(Beginning of Input for this task)
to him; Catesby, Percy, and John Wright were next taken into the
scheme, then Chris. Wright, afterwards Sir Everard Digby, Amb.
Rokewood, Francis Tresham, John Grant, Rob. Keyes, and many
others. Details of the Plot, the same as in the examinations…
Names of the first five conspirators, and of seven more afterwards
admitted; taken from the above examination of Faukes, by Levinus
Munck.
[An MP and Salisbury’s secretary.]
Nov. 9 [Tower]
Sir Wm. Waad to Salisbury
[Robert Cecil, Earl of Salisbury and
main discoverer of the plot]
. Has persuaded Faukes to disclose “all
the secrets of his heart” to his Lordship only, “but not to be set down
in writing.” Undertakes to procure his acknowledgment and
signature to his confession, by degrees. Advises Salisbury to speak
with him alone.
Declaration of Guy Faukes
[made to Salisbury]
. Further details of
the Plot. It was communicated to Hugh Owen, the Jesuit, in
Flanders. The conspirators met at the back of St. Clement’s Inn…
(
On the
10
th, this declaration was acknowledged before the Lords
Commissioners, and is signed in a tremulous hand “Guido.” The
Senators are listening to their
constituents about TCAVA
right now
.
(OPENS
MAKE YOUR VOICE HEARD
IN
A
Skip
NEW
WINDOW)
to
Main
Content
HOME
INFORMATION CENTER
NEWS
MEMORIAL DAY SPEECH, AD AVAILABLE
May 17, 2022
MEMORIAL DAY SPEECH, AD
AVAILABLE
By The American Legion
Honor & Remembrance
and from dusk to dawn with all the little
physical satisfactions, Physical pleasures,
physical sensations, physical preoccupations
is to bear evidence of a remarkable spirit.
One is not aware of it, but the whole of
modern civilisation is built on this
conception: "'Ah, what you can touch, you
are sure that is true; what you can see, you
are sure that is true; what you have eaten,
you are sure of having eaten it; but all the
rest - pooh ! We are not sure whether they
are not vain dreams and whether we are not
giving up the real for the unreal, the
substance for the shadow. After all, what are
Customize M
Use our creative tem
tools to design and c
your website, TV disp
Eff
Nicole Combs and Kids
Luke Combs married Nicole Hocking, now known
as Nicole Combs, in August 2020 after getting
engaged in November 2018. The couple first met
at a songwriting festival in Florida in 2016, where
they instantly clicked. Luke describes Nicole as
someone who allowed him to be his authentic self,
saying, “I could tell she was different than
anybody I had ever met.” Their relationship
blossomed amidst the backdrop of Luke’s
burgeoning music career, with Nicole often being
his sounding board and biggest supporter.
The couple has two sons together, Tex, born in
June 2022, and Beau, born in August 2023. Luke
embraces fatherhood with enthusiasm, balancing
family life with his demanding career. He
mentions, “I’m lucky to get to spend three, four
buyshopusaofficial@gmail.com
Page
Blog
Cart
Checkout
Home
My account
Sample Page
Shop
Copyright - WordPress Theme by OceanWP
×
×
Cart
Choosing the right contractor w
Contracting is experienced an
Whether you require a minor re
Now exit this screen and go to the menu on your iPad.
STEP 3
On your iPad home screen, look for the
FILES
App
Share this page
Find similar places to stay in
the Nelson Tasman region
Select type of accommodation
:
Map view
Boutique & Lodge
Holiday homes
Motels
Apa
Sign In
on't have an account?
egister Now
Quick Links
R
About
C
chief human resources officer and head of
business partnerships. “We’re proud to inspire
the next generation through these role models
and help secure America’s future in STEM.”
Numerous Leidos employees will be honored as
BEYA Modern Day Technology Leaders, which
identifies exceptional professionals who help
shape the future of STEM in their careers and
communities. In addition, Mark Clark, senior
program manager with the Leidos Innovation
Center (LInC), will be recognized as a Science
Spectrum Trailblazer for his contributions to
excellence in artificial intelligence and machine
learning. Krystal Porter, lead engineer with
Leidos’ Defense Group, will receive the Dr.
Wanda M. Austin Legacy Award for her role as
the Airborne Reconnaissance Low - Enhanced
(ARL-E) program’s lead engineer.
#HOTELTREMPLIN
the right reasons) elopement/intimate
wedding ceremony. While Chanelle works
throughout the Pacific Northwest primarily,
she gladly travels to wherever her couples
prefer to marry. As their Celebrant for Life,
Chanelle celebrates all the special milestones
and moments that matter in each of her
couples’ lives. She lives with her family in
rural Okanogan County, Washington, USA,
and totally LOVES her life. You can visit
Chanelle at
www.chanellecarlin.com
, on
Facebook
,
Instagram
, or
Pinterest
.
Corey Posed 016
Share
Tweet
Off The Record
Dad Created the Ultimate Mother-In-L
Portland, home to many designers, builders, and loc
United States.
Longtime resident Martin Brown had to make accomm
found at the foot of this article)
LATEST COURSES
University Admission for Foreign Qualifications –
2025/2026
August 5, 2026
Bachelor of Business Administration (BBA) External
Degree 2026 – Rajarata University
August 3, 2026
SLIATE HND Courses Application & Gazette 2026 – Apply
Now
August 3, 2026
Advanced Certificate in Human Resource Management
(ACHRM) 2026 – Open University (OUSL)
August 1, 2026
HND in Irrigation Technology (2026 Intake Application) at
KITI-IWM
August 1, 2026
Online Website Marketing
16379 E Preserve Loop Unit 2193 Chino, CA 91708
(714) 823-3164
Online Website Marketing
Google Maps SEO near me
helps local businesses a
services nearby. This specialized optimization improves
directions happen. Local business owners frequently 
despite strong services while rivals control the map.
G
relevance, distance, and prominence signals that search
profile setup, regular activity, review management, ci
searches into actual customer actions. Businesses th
(End of Input for this task)
◆ **Task**
Check the material above line by line, and give only the number of lines holding the string "first".

◆ **Exercise solution**
2